Les interrogations sur le recyclage du papier

Le papier est partout. Presse, emballages, matériel de bureaux etc., la production de papier et de carton est très importante. Le papier est un déchet qui est trié et recyclé depuis de nombreuses années. Mais quelle est la réalité ?

Le papier, un recyclage efficace

En France, la consommation annuelle de papier s’élève à 10,9 millions de tonnes, soit environ 364 kilos de papier consommé par seconde.

Le tri des déchets et en particulier le tri du papier est presque devenu une tâche quotidienne, pour les particuliers comme pour les entreprises. C’est une pratique courante pour certains mais d’autres ont encore parfois du mal à s’y faire. Son recyclage est lui aussi réalisé depuis un temps certain et la technique de recyclage s’est largement industrialisée. C’est toute la gestion des déchets français qui s’industrialisent peu à peu et qui devient de plus en plus efficace.

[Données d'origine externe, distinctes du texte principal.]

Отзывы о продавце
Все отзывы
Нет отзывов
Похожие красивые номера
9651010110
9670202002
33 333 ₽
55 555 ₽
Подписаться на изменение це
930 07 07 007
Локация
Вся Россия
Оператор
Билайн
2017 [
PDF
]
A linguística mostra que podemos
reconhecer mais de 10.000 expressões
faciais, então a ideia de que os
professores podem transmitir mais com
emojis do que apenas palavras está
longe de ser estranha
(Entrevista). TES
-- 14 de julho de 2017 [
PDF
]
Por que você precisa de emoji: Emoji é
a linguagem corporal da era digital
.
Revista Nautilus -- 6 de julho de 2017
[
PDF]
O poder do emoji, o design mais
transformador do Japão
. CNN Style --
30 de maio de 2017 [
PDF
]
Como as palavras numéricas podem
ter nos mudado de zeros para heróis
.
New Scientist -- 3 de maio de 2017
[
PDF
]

En effet, la France recycle environ les deux tiers de sa production de papier, soit environ 6 millions de tonnes de papier recyclés comprenant : cartons, caisses, journaux, emballages ménagers, magazines etc. Selon certains chiffres, le recyclage du papier permettrait de couvrir plus de 60% des besoins de la papeterie en France. En cause : une politique de collecte et de tri des déchets performants grâce notamment à de nombreuses campagnes de sensibilisation à destination du public français.

Le cas particulier de la presse française

Juillet marque le pas : la semaine dernière des organisations syndicales des éditeurs de presse ont signé une convention d’engagement volontaire avec Ecofolio, un organisme chargé de la gestion des déchets de papier. Cette convention durera trois ans et a pour but de sensibiliser les lecteurs de presse au recyclage et donc de promouvoir le recyclage du papier par des actions de communication, notamment des campagnes d’information et de sensibilisation diffusées gracieusement.

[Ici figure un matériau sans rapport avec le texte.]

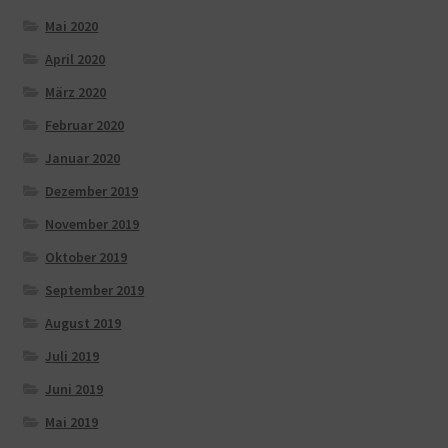
Mai 2020
April 2020
März 2020
Februar 2020
Januar 2020
Dezember 2019
November 2019
Oktober 2019
September 2019
August 2019
Juli 2019
Juni 2019
Mai 2019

L’objectif est clair : augmenter le taux de recyclage français de 47 à 55 % d’ici l’année 2016.

Cependant, la responsabilité des éditeurs de la presse française est mise en cause car depuis 2008, ils sont exonérés de l’écocontribution dans le cadre de leur responsabilité importante de production de papier. On estime aujourd’hui à 800 000 tonnes de papiers que ne sont donc pas assujettis à l’écocontribution. Le manque à gagner pour la filière REP (Responsabilité Elargie des producteurs) est donc important et ce sont les citoyens qui prennent donc en charge une partie des déchets de la presse. De plus, on peut douter de l’efficacité des campagnes de communication offertes par les organisations syndicales de presse car elles auraient normalement lieu en été et en hiver, périodes où l’efficacité n’est pas la meilleur en terme de visibilité pour les annonceurs.